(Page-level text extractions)
------------------------------------
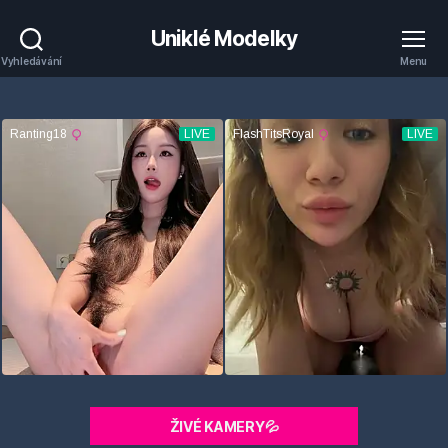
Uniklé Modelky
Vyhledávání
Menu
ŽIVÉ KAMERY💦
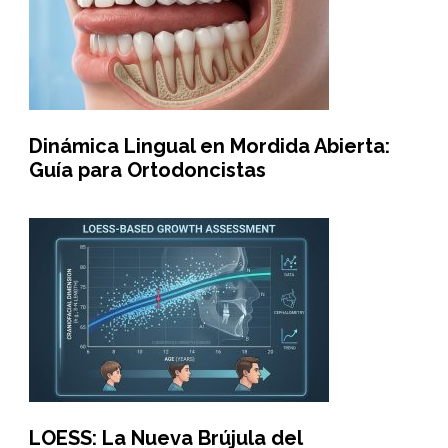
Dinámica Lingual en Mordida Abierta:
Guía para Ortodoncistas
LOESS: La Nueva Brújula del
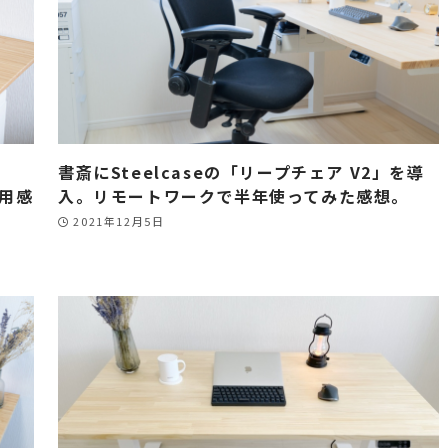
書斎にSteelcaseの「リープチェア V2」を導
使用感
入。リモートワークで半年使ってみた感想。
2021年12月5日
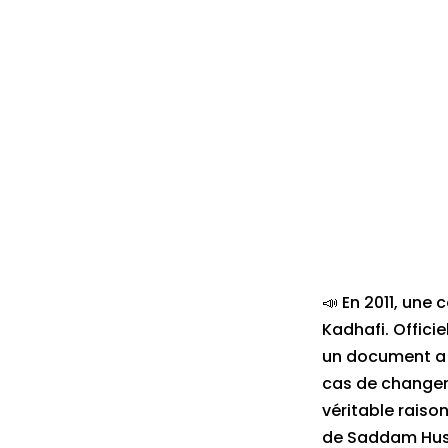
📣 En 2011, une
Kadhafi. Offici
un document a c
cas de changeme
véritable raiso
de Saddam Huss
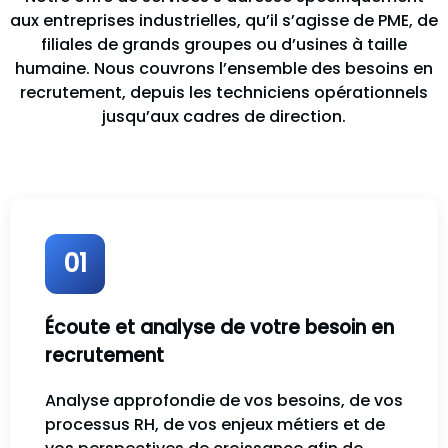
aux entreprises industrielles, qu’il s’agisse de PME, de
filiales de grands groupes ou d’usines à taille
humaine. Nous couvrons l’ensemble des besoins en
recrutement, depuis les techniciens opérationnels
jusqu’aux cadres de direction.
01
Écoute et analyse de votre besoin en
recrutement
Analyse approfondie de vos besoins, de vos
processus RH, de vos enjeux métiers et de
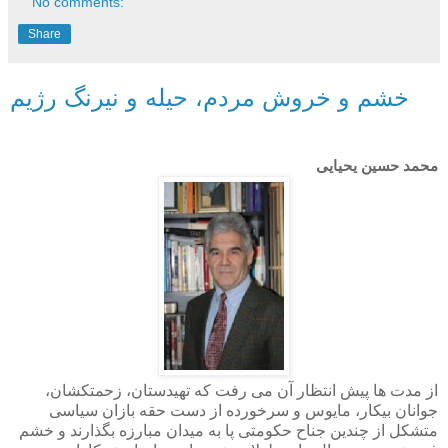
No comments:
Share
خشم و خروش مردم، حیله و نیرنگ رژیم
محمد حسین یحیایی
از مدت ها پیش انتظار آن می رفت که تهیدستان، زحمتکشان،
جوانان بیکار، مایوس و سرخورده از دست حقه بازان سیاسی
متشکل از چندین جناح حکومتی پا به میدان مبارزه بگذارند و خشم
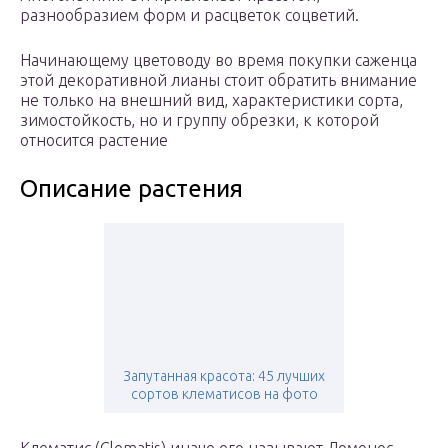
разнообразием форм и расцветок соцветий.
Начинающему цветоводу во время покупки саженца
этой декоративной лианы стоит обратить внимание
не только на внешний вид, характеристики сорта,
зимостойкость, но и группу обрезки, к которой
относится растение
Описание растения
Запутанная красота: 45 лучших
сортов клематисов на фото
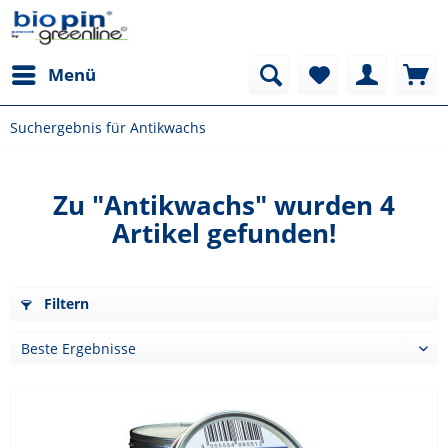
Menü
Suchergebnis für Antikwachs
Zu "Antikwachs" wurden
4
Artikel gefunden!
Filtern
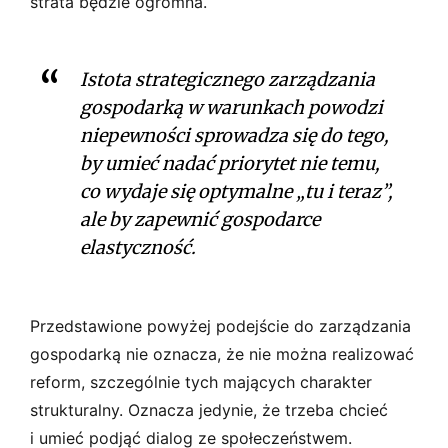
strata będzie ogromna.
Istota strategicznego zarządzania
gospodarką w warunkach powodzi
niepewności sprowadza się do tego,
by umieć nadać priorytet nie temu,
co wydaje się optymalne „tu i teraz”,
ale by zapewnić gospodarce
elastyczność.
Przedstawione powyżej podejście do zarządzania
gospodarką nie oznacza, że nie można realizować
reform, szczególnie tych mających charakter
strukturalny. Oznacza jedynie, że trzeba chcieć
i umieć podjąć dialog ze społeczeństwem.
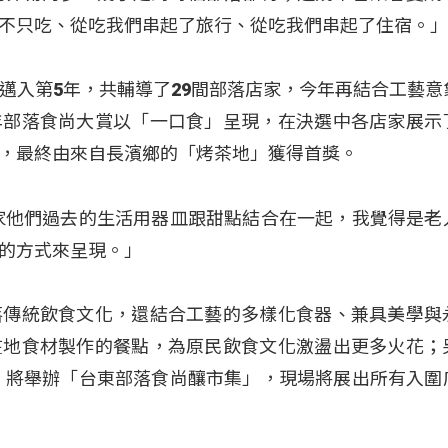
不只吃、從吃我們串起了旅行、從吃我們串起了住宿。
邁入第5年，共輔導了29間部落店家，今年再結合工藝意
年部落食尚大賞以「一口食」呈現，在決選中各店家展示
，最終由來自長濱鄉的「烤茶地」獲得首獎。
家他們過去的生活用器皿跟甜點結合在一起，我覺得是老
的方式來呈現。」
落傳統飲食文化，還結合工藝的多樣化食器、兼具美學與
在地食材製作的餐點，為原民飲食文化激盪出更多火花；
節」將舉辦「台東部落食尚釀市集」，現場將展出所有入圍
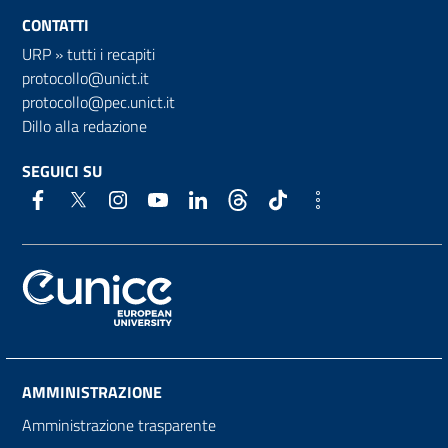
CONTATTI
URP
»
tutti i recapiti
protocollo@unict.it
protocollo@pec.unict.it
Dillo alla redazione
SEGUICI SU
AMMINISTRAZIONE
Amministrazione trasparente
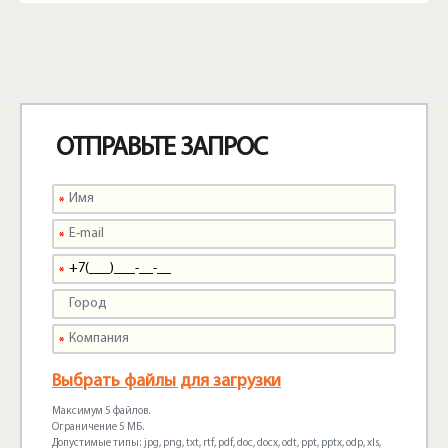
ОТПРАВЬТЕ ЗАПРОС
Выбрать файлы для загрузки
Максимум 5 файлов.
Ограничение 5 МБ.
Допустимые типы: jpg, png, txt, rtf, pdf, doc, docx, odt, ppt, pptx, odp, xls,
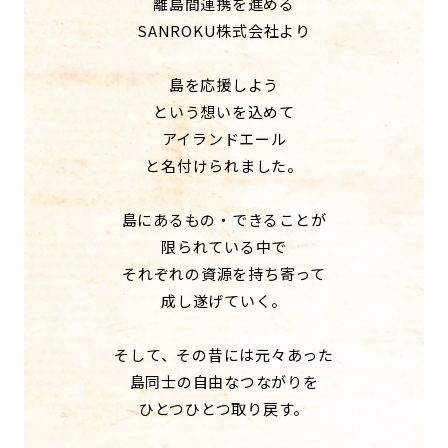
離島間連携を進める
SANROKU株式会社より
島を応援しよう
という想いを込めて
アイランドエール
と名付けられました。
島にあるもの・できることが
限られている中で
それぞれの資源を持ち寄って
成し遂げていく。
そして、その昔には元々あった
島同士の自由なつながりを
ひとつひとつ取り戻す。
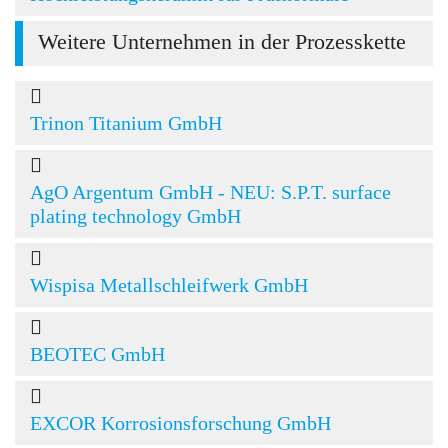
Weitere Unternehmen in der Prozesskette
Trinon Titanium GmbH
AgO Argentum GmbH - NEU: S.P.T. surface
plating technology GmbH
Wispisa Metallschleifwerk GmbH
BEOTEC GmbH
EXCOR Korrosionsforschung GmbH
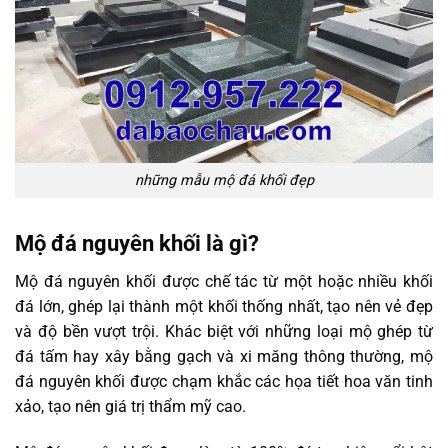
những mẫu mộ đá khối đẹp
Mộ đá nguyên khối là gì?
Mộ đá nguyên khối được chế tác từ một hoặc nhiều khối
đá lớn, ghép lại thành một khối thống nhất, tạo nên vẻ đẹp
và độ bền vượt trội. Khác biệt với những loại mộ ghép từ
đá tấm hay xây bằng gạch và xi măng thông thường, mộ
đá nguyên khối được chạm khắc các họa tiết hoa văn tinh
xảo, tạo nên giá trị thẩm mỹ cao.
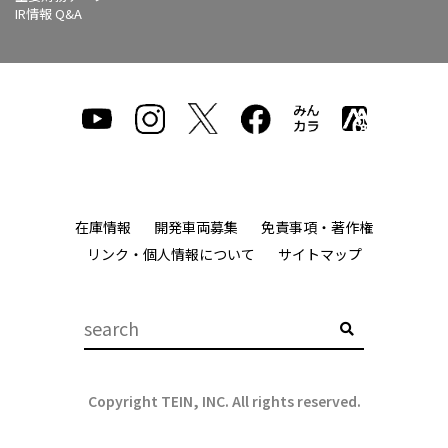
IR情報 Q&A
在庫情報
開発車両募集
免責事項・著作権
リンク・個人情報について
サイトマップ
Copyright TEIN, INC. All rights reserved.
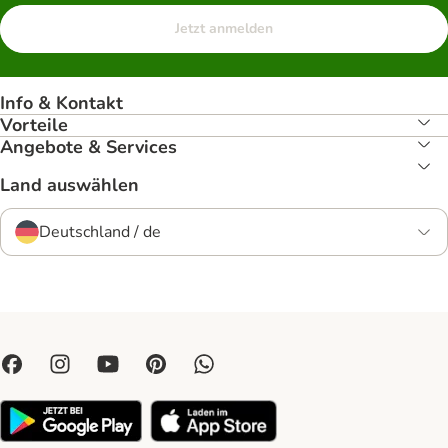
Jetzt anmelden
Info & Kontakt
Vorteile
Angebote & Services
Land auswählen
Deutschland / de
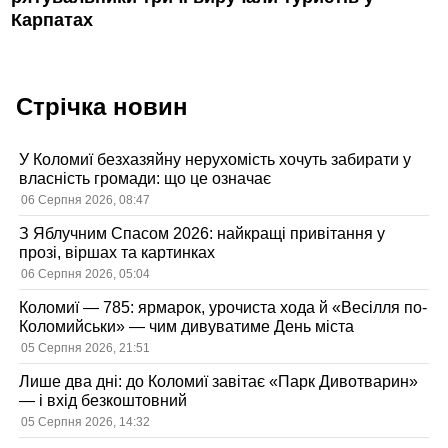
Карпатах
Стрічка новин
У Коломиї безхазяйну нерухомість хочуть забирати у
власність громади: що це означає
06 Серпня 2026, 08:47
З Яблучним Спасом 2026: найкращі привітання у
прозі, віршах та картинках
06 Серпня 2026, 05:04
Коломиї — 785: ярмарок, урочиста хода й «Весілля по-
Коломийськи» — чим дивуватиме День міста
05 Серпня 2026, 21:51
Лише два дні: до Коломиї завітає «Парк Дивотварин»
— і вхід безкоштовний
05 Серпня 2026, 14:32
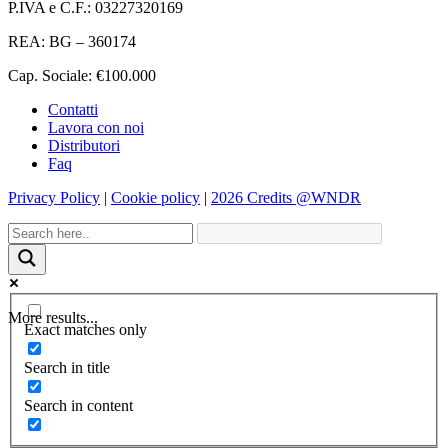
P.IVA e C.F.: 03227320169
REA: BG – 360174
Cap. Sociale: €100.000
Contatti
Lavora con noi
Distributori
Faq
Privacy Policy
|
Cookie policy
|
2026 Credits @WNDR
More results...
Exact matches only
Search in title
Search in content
------------------------------------
*Task requirements*:
Exactly reproduce the lines of the entries above, from the one containing "More results..." to the very last, and no others.

*Solution for this problem*:
More results...
Exact matches only
Search in title
Search in content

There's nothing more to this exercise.